Anna Raczyńska (born in Bielsko-Biała, Poland) is a multidisciplinary visual artist, lecturer and researcher whose work is characterised by her keen interest in socio-political and socio-cultural issues.
In particular, she focuses on the ongoing transformation in Central and Eastern Europe, from the remnants of Soviet communism to the rise of neoliberal capitalism in mass society. She questions the structural tensions between East and West, country and city, labour and capital, money and status, and the complex power relations of intersectionality.
A key focus of her recent artistic and academic work is the concept of labour in its material and immaterial forms, including the feminist dimension of emotional labour. Drawing on feminist theory and critical labour studies, Raczyńska demonstrates the deep intertwining of affective, relational and care-oriented practices with global economic systems. In this context, her work highlights the contradictions between the abstract logic of capitalism and the experiential realities of the body, emotion and everyday life.
Her artistic methodology is based on an expanded understanding of sculpture. Using a variety of media and techniques, such as digital prints, 3D animations, objects, videos, large-scale installations and immersive environments, she blurs the boundaries between the digital and analogue worlds. She reconfigures everyday and mass-produced objects through changes in size, materiality and form, transforming the familiar into critical reflections on work, value and power. By juxtaposing synthetic industrial materials with organic, tactile fabrics, she articulates a dialectic between the artificial and the natural, and the permanent and the ephemeral.
Another conceptual level of Raczyńska’s work is semiotics. By translating spoken and written language into visual codes, pictograms and signs., she establishes immediate yet transient links between words, images, and objects. This approach positions her installations at the interface between communication and materiality, where meaning is constantly renegotiated rather than fixed. At the same time, she employs processes of construction and reconstruction, both material and conceptual, to comprehend, deconstruct and ultimately reassemble existing narratives. On a formal level, recurring motifs and materials from Slavic traditions and folklore collide with a cold, post-industrial aesthetic, revealing the mechanisms through which meaning, memory and identity are continuously produced and redefined.
This revisiting of the past, filtered through the digital zeitgeist, creates space for critical reflection on processes of social transformation and on the viewer’s own position within contemporary systems of affect, care and labour.

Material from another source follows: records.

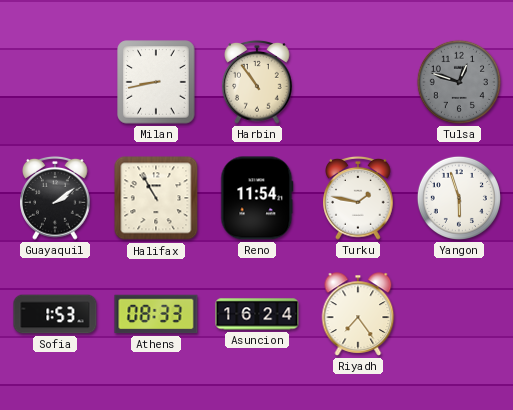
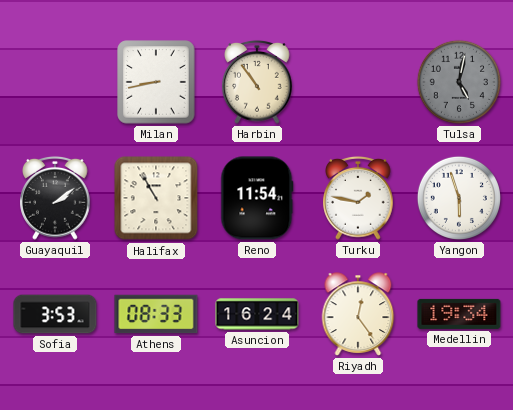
Tulsa: 12:48 -> 5:02
Sofia: 1:53 -> 3:53
Riyadh: 7:24 -> 12:24
Medellin: none -> 19:34
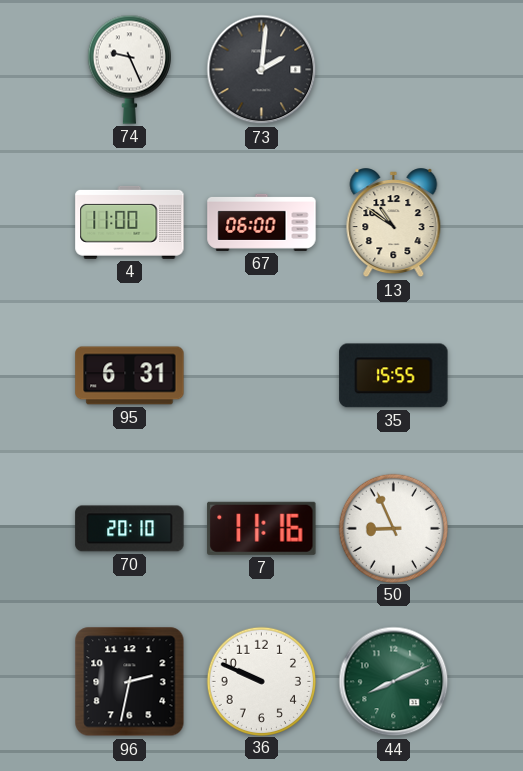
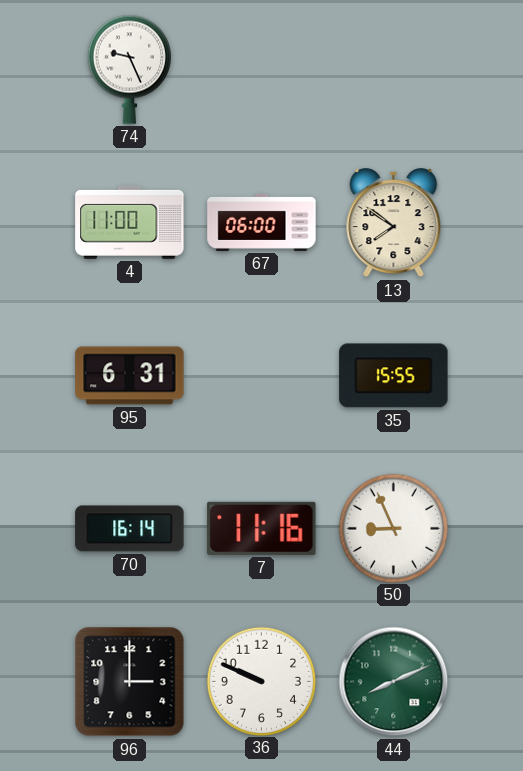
73: 2:01 -> none
13: 10:51 -> 7:51
70: 20:10 -> 16:14
96: 2:32 -> 3:00
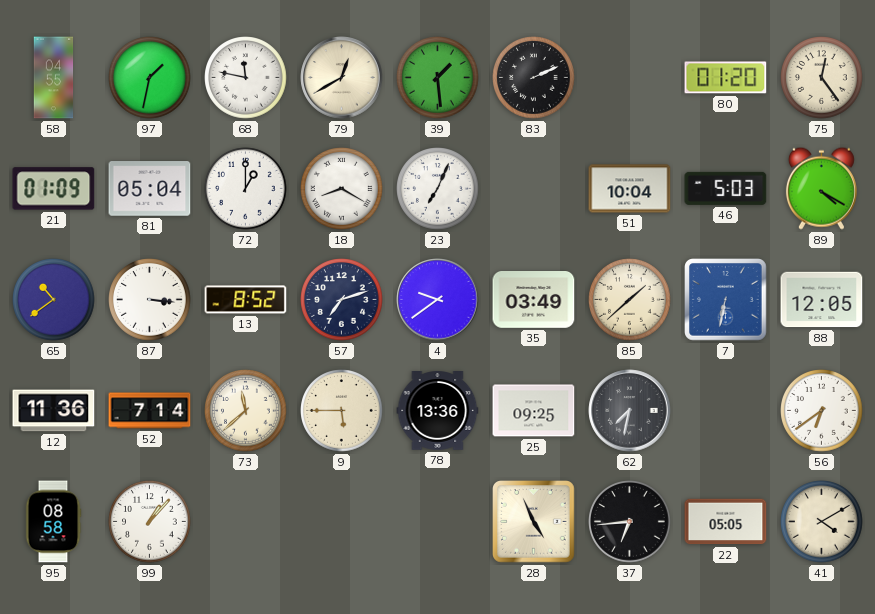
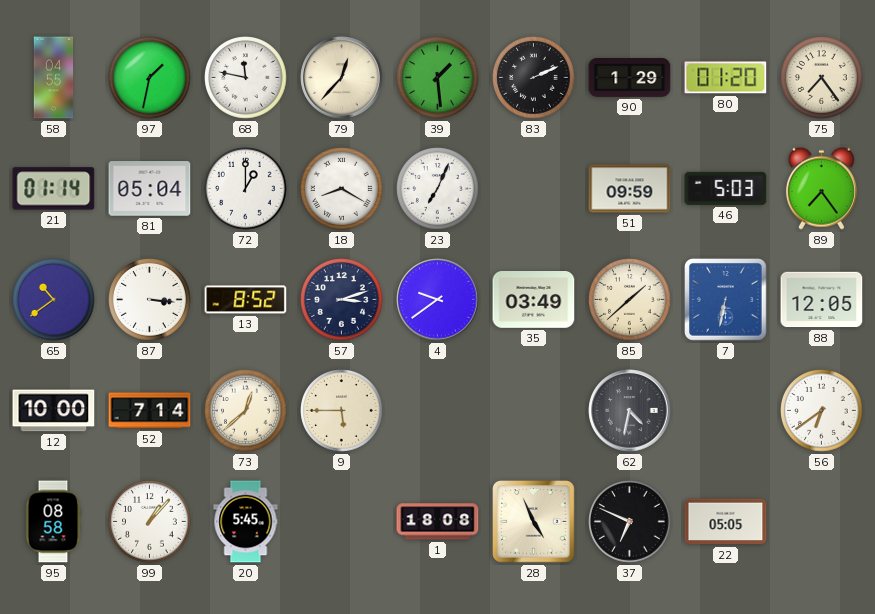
79: 12:40 -> 12:37
90: none -> 1:29
75: 12:24 -> 7:24
21: 01:09 -> 01:14
51: 10:04 -> 09:59
89: 4:20 -> 7:24
57: 7:12 -> 3:12
12: 11:36 -> 10:00
73: 11:38 -> 12:38
78: 13:36 -> none
25: 09:25 -> none
62: 7:32 -> 4:32
20: none -> 5:45
1: none -> 18:08
37: 6:44 -> 6:49
41: 4:10 -> none
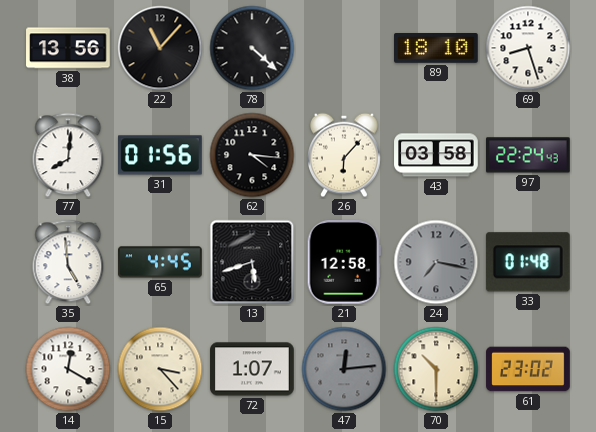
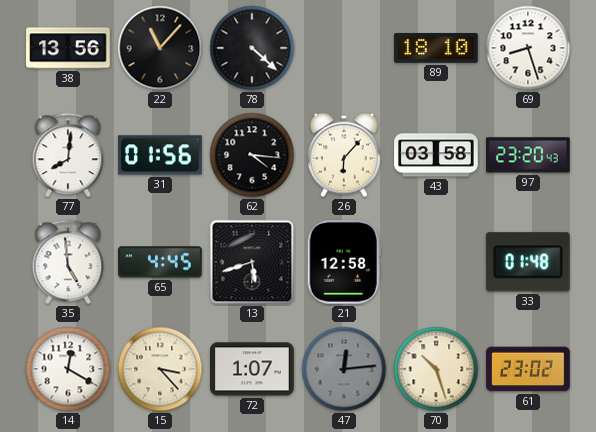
97: 22:24 -> 23:20
24: 7:17 -> none
70: 10:30 -> 10:27
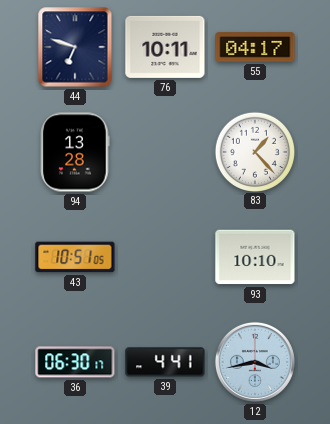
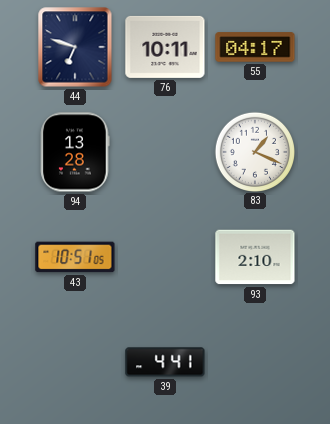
83: 1:23 -> 1:19
93: 10:10 -> 2:10
36: 06:30 -> none
12: 3:43 -> none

Raczyńska holds an MFA in Sculpture from the Eugeniusz Geppert Academy of Art and Design Wroclaw, as well as a postgraduate degree in Media Art from the Leipzig Academy of Fine Arts. She has exhibited widely in Germany, Poland, England, France, the Netherlands and Switzerland, and has participated in residencies in France, the Netherlands, Slovakia and Bulgaria. Her work is held in the collections of the Cultural Foundation of the Free State of Saxony (Die Kulturstiftung des Freistaates Sachsen), the Contemporary Art Collection of the Federal Republic of Germany (Bundeskunstsammlung) and private collections. From October 2021 to March 2025, she was a lecturer and artistic associate in the class for Installation and Space at the Hochschule für Grafik und Buchkunst (HGB Leipzig).